→ **WORK ORDER**
For this exercise, retype every record below exactly and keep the pictures out.

### RECORDS PROVIDED ###

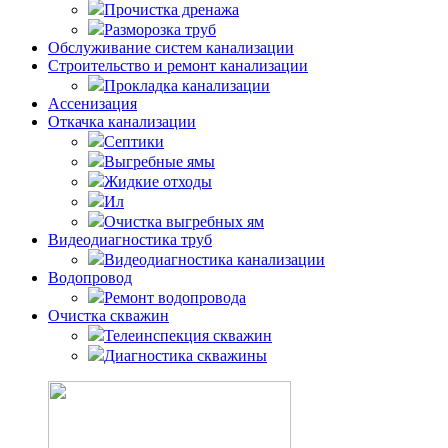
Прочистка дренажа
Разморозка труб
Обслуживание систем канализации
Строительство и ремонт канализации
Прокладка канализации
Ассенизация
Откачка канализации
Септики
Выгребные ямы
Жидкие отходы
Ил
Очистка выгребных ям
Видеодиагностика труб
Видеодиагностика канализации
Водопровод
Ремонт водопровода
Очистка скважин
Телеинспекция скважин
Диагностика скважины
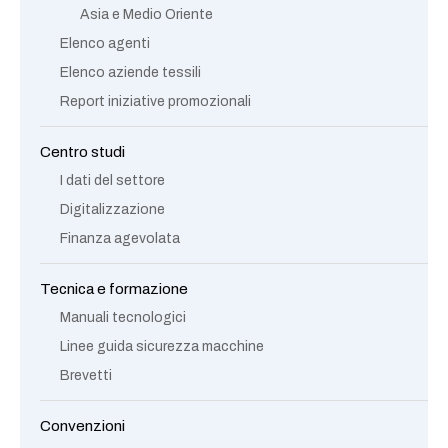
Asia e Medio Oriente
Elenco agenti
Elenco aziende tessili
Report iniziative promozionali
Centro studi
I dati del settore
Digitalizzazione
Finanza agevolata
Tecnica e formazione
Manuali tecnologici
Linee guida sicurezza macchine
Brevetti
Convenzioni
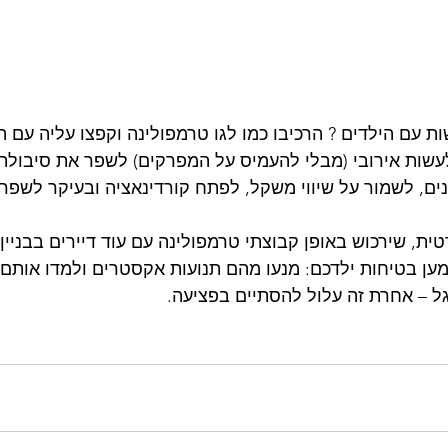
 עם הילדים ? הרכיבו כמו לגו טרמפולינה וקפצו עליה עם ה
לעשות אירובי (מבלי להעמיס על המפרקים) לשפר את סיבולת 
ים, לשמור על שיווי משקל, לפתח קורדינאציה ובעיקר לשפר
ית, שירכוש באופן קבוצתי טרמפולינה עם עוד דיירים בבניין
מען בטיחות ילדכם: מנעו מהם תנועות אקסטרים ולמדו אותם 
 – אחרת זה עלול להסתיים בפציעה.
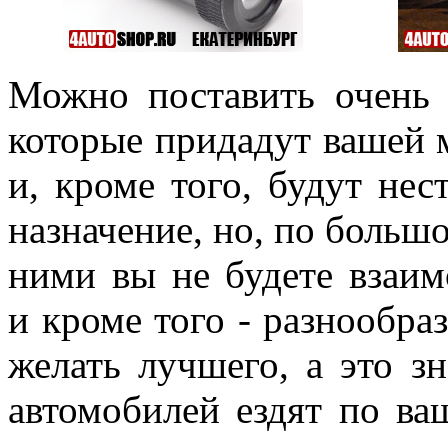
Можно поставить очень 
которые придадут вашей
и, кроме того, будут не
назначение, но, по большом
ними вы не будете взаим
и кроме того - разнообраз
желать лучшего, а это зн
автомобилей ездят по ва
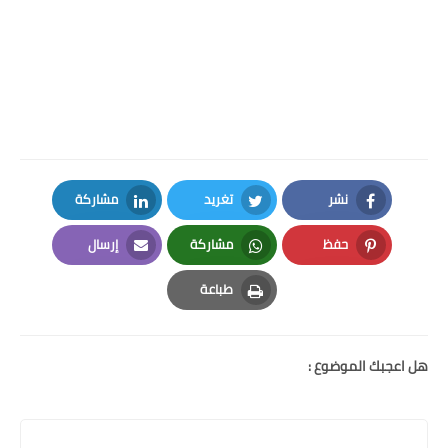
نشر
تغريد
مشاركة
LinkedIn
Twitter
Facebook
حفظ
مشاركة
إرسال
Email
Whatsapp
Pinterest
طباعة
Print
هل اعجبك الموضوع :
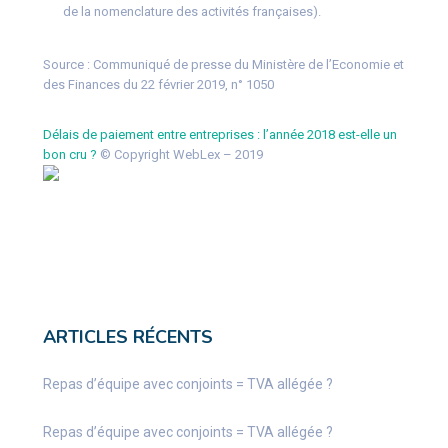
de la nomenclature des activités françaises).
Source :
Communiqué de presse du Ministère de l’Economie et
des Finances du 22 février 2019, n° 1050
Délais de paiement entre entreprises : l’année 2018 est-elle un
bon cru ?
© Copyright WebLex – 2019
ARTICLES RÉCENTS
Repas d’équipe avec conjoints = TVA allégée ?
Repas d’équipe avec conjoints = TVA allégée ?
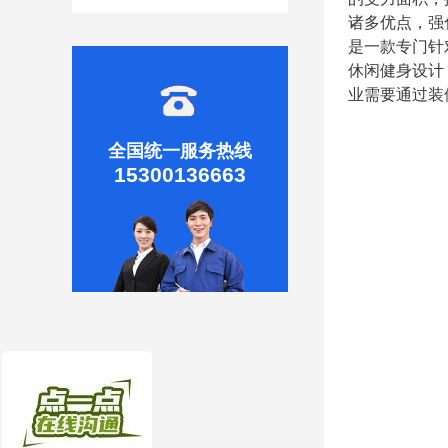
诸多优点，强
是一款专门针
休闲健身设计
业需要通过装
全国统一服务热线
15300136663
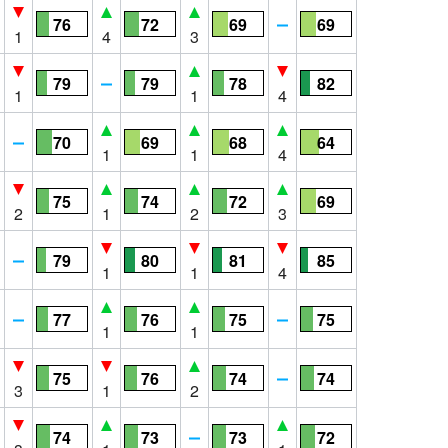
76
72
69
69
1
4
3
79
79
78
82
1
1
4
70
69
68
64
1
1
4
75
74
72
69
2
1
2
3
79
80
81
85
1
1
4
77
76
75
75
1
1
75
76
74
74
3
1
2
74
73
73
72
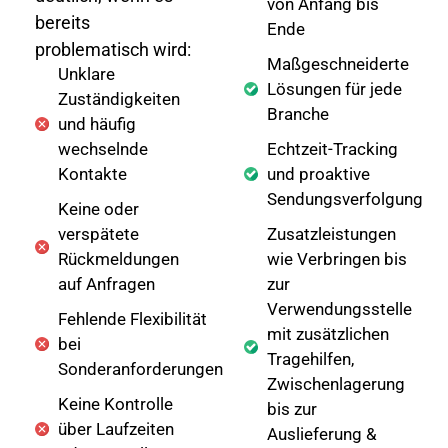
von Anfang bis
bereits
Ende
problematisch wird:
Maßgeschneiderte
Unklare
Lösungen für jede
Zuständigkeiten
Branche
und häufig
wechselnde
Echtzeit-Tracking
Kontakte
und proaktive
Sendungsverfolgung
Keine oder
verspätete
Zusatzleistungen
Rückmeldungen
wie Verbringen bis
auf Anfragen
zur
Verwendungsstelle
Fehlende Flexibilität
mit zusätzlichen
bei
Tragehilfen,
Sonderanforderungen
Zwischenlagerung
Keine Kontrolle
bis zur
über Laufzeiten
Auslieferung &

###

→ **SOLUTION FOR THIS PROBLEM**
Прочистка дренажа
Разморозка труб
Обслуживание систем канализации
Строительство и ремонт канализации
Прокладка канализации
Ассенизация
Откачка канализации
Септики
Выгребные ямы
Жидкие отходы
Ил
Очистка выгребных ям
Видеодиагностика труб
Видеодиагностика канализации
Водопровод
Ремонт водопровода
Очистка скважин
Телеинспекция скважин
Диагностика скважины
Asia e Medio Oriente
Elenco agenti
Elenco aziende tessili
Report iniziative promozionali
Centro studi
I dati del settore
Digitalizzazione
Finanza agevolata
Tecnica e formazione
Manuali tecnologici
Linee guida sicurezza macchine
Brevetti
Convenzioni
 עם הילדים ? הרכיבו כמו לגו טרמפולינה וקפצו עליה עם ה
לעשות אירובי (מבלי להעמיס על המפרקים) לשפר את סיבולת 
ים, לשמור על שיווי משקל, לפתח קורדינאציה ובעיקר לשפר
ית, שירכוש באופן קבוצתי טרמפולינה עם עוד דיירים בבניין
מען בטיחות ילדכם: מנעו מהם תנועות אקסטרים ולמדו אותם 
 – אחרת זה עלול להסתיים בפציעה.
Можно поставить очень 
которые придадут вашей
и, кроме того, будут не
назначение, но, по большом
ними вы не будете взаим
и кроме того - разнообраз
желать лучшего, а это зн
автомобилей ездят по ва
نشر
تغريد
مشاركة
LinkedIn
Twitter
Facebook
حفظ
مشاركة
إرسال
Email
Whatsapp
Pinterest
طباعة
Print
هل اعجبك الموضوع :
de la nomenclature des activités françaises).
Source :
Communiqué de presse du Ministère de l’Economie et
des Finances du 22 février 2019, n° 1050
Délais de paiement entre entreprises : l’année 2018 est-elle un
bon cru ?
© Copyright WebLex – 2019
ARTICLES RÉCENTS
Repas d’équipe avec conjoints = TVA allégée ?
Repas d’équipe avec conjoints = TVA allégée ?
诸多优点，强
是一款专门针
休闲健身设计
业需要通过装
全国统一服务热线
15300136663
76
72
69
69
1
4
3
79
79
78
82
1
1
4
70
69
68
64
1
1
4
75
74
72
69
2
1
2
3
79
80
81
85
1
1
4
77
76
75
75
1
1
75
76
74
74
3
1
2
74
73
73
72
von Anfang bis
bereits
Ende
problematisch wird:
Maßgeschneiderte
Unklare
Lösungen für jede
Zuständigkeiten
Branche
und häufig
wechselnde
Echtzeit-Tracking
Kontakte
und proaktive
Sendungsverfolgung
Keine oder
verspätete
Zusatzleistungen
Rückmeldungen
wie Verbringen bis
auf Anfragen
zur
Verwendungsstelle
Fehlende Flexibilität
mit zusätzlichen
bei
Tragehilfen,
Sonderanforderungen
Zwischenlagerung
Keine Kontrolle
bis zur
über Laufzeiten
Auslieferung &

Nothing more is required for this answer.